>>>

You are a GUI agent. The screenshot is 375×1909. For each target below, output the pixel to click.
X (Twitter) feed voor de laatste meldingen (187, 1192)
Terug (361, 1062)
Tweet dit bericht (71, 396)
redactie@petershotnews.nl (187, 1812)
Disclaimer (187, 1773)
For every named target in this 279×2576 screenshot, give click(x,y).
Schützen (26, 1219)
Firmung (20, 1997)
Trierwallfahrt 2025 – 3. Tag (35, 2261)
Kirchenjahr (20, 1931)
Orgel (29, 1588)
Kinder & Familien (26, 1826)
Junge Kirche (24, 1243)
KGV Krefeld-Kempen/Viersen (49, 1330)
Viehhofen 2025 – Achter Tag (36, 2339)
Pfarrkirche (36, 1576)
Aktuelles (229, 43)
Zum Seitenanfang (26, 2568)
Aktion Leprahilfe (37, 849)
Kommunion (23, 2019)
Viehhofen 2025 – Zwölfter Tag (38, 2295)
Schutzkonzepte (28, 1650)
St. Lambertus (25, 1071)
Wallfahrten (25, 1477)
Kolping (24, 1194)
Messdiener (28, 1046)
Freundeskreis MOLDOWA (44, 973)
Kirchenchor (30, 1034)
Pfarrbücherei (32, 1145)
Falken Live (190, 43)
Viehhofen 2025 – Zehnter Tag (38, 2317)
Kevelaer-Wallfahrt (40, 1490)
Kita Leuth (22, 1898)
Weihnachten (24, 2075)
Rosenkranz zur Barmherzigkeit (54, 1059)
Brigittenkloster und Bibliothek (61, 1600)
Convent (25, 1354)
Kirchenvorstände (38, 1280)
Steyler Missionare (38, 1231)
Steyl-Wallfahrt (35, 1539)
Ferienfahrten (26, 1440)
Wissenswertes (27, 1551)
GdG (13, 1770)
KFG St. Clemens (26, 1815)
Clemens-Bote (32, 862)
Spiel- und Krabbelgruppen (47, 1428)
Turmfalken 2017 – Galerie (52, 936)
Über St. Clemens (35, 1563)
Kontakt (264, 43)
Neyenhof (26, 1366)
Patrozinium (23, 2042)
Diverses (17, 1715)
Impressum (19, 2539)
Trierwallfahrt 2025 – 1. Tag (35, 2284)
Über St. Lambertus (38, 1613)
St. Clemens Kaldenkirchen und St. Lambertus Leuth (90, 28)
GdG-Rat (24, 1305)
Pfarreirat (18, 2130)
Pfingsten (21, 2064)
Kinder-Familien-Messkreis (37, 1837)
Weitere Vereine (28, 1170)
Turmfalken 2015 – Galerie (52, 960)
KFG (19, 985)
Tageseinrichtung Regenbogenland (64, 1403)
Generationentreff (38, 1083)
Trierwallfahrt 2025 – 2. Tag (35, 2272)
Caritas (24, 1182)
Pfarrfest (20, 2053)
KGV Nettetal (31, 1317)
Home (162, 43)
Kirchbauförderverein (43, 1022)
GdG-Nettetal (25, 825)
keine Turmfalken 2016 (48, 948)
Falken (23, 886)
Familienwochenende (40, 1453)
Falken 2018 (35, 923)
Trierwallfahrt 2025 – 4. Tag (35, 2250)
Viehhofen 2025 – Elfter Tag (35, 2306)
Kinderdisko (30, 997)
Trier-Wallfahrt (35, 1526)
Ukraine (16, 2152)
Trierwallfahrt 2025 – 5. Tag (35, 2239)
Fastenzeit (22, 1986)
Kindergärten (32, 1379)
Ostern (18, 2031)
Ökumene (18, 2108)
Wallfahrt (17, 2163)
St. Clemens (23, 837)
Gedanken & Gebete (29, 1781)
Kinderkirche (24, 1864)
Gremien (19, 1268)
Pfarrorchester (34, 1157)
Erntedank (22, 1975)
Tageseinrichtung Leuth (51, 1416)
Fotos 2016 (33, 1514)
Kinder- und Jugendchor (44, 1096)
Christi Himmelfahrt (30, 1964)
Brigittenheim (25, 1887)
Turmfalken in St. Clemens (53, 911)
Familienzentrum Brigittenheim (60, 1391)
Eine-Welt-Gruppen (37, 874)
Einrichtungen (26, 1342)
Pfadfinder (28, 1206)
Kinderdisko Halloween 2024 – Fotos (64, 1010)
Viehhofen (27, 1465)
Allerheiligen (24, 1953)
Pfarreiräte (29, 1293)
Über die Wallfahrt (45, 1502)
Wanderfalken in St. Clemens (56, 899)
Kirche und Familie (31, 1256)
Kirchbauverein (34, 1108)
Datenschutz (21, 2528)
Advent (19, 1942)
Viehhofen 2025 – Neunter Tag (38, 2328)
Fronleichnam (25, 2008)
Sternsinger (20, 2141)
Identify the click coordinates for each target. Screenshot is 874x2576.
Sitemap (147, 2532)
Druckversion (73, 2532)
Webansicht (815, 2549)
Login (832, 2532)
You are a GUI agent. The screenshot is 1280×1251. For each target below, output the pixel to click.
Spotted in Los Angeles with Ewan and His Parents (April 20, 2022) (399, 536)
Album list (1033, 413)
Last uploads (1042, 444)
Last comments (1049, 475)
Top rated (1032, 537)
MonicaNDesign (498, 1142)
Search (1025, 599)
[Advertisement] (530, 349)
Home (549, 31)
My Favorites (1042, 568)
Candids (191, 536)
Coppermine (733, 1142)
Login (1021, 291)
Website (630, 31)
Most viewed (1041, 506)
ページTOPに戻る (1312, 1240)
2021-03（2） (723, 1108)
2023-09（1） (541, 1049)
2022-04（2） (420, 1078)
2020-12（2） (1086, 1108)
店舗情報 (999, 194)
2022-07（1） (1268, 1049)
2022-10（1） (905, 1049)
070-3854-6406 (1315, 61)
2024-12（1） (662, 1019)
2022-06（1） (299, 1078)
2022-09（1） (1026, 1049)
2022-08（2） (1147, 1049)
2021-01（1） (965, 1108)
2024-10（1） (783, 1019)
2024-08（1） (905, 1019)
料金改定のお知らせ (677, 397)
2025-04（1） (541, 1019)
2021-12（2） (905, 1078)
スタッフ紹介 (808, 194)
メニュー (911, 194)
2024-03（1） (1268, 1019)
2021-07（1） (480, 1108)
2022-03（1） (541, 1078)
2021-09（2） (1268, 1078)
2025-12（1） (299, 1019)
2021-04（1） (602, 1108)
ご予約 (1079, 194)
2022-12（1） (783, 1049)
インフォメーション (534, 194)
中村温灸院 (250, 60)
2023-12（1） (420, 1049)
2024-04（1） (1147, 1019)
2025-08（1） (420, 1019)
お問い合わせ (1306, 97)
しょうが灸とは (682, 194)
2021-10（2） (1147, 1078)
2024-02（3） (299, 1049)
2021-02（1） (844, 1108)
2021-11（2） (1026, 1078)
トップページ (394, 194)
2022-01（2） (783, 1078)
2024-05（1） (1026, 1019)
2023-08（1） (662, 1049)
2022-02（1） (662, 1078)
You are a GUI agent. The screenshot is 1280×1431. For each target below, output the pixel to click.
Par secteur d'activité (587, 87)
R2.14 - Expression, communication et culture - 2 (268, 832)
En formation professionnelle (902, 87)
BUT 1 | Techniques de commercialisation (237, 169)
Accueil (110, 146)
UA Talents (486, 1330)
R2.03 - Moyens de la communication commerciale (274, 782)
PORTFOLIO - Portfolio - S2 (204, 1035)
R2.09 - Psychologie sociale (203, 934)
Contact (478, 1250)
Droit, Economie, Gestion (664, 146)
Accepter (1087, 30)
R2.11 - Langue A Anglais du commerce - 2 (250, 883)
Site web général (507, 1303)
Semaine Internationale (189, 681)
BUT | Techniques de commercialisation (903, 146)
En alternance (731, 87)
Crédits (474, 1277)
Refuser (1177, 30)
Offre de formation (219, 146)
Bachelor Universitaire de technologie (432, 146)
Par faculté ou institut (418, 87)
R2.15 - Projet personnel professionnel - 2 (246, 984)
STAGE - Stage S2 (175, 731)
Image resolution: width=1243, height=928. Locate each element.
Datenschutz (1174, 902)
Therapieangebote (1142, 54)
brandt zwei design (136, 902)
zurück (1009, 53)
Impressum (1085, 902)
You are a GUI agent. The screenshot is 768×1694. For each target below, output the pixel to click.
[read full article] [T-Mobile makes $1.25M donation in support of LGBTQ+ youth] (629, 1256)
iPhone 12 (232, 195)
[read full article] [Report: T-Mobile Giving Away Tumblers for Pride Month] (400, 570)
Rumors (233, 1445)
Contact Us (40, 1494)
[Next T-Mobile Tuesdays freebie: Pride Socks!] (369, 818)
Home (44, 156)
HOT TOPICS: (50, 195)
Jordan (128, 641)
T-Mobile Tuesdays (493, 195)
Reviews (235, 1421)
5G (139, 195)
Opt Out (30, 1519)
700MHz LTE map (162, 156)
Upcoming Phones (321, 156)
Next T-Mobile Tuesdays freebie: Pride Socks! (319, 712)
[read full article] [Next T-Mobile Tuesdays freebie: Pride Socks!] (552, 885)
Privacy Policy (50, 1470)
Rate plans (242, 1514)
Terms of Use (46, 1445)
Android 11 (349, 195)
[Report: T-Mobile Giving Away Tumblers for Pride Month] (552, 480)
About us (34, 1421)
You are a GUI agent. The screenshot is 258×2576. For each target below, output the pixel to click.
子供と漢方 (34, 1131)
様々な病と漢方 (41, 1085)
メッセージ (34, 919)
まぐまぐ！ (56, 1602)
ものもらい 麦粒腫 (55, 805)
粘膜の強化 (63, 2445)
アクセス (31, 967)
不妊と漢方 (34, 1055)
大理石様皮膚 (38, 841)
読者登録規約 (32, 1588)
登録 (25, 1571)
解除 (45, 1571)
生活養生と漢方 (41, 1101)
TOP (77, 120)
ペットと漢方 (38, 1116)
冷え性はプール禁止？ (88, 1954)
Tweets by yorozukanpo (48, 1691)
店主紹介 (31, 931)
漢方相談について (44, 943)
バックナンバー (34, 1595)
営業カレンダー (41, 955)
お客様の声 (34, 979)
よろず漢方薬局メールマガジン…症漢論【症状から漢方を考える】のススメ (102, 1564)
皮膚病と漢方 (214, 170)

<<<

> [Task description] Show every line of the material that includes the string "Tumblers".

> [Written answer]
[read full article] [Report: T-Mobile Giving Away Tumblers for Pride Month] (400, 570)
[Report: T-Mobile Giving Away Tumblers for Pride Month] (552, 480)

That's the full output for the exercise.